How we compare to Europe is on one level important and on another level, irrelevant.

It's important to know what coexisting with Covid19 in Europe typically looks like and the answer is 'a lot worse than we have it'.

That's important to gauge how Irish society is performing.
But it's irrelevant in the sense it can slip fast.

1 Irish death is a member of our society dying and it doesn't matter if that's fewer than other European countries.

It's still an Irish person dying from a semi-preventable death.

We can all pitch in to prevent that.
The reason we're seeing increasing case numbers, without hospitalization or death, is younger people are driving the infection.

Routinely 60-80% of new cases under 45 years old, with 25% under 25 years old.

That's excellent in one sense and worrying in another.
It's great in that younger people are typically infecting other younger people. We managed to largely ringfence infection away from older people, who are very vulnerable.

It's bad in the sense if we lose sight of the virus through sheer numbers, old people will start to get it.
From looking at the picture in Europe, too many outbreaks fall under one of these headings:

-Alcohol related
-Meat Plant/Construction Site
-Migrant workers

Those work settings are exceptionally hard to protect but DP and house parties we should be able to stay on top of.
The things we can do to arrest the slide are the same things we did to contain it so well to begin with.

-Wash hands regularly
-Steer clear of others
-Wear masks
-No bolloxology with 100 people at a house party

Redouble efforts on those 4 measures.
The real time trends are stable near 44 cases, which is not what we want.

Last 48 hours:

Tests: 7,087
Positives: 82
Negativity: 98.9%

That's the first 48 hour period of a negativity under 99% since the first week of June.

Part of that is a denominator issue.
The last 48 hours were also the lowest amount of Fri/Sat tests completed since the 2nd week in June.

Therein lies another issue, being replicated throughout Europe, and one we can definitely fix:

People are ignoring symptoms and not getting tested.
There's a largely correct assumption if you're young with a cough, fever, sniffles that you're highly likely to be grand.

But you can still pay for that assumption with your life.

Get tested.

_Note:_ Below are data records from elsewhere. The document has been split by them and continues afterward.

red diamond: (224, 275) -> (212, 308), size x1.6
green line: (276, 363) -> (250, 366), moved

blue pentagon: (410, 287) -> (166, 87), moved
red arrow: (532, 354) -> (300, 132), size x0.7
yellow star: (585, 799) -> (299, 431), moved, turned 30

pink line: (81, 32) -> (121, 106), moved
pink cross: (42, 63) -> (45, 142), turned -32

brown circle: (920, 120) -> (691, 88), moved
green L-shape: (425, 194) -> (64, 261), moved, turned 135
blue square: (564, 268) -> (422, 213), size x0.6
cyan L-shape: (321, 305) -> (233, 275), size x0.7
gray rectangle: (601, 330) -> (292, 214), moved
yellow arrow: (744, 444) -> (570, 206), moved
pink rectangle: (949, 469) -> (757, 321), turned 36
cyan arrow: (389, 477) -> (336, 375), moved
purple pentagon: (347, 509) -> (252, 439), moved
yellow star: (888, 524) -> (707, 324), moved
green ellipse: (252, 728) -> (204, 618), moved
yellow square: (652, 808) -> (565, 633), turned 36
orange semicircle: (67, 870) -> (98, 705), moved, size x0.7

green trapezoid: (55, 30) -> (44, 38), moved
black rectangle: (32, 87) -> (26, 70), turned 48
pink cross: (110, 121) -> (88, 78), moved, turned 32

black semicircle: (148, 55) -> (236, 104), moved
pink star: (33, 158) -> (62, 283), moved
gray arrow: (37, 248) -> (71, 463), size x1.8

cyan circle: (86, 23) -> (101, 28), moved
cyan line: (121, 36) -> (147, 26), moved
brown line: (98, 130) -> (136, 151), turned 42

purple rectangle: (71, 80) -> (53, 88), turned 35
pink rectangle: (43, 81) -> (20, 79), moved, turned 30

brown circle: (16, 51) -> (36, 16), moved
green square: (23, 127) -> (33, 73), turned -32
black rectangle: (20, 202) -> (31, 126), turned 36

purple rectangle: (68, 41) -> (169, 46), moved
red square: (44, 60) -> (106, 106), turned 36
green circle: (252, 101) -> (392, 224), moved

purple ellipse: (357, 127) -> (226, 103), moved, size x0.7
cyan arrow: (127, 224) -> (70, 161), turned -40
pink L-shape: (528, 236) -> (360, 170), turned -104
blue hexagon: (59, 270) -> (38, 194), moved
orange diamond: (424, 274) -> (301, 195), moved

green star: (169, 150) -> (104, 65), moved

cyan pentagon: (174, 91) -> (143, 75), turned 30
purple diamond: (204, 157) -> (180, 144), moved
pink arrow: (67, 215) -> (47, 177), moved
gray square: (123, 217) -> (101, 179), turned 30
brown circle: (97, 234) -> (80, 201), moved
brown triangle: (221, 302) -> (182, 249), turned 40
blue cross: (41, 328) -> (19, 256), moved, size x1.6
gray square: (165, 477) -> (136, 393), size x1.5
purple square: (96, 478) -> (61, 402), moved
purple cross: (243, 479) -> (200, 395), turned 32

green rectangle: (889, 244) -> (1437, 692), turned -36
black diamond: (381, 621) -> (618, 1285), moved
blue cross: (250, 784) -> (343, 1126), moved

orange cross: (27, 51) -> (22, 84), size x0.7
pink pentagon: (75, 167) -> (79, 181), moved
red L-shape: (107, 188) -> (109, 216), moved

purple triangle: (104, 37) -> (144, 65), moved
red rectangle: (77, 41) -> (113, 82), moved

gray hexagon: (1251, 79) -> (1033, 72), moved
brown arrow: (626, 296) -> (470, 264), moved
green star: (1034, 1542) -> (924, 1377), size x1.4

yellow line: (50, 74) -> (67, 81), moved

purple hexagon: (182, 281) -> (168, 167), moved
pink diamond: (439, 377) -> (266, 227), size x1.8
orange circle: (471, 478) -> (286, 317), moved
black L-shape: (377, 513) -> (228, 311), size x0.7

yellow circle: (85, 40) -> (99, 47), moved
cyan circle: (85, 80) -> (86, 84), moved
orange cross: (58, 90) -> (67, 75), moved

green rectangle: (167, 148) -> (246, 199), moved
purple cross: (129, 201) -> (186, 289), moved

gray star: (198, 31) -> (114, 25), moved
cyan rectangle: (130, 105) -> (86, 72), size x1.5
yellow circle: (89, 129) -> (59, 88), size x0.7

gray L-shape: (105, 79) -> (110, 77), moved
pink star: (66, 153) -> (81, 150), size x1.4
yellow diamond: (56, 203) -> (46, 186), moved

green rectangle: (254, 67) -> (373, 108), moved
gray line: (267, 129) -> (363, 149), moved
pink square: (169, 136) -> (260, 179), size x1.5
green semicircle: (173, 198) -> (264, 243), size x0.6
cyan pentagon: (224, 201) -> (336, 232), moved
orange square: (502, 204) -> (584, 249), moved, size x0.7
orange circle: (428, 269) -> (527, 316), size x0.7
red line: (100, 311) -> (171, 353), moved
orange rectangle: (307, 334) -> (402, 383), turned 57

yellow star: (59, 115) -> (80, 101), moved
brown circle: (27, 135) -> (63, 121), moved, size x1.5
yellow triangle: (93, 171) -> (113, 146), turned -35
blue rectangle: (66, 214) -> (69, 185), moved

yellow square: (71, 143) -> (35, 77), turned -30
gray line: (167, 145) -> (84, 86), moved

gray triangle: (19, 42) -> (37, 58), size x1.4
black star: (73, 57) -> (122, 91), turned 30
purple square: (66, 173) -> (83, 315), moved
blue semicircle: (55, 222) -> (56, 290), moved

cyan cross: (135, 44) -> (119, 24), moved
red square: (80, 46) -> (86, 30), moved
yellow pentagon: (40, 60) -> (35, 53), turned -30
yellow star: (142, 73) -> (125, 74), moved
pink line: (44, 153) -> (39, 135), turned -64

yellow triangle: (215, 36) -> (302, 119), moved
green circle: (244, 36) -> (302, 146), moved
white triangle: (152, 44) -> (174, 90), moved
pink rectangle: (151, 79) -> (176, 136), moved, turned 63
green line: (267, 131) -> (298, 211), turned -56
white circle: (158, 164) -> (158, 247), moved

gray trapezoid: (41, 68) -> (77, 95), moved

It means you can get help quickly if needed and you also help prevent onward spread.
Many people have underlying conditions and don't even know it. Obesity, high blood pressure, diabetes are all under-diagnosed and greatly increase your risk of negative consequences from Covid19.

The famed Irish "Sure I'll be grand" attitude has limitations.

Get a test.
We're still doing excellently overall in Ireland but the same comments applied to Bosnia a month ago.

Since then, they've had more cases and deaths in the month of July than they had in the entire pandemic Feb-June.

When things slip, it's not easy to halt momentum of infection.
We have a solid chance this week to stop the slide and all it involves is a redoubling of efforts on all the basic measures.

Our infection levels are still low.

Each of us do our part to keep them that way and we'll be ok.